* **Dataset items**

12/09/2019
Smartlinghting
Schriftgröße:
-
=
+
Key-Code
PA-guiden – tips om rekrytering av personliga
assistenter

* **About this task**
Repeat only the lines running from the line that contains "Smartlinghting" through the last line above, inclusive.

* **Task result**
Smartlinghting
Schriftgröße:
-
=
+
Key-Code
PA-guiden – tips om rekrytering av personliga
assistenter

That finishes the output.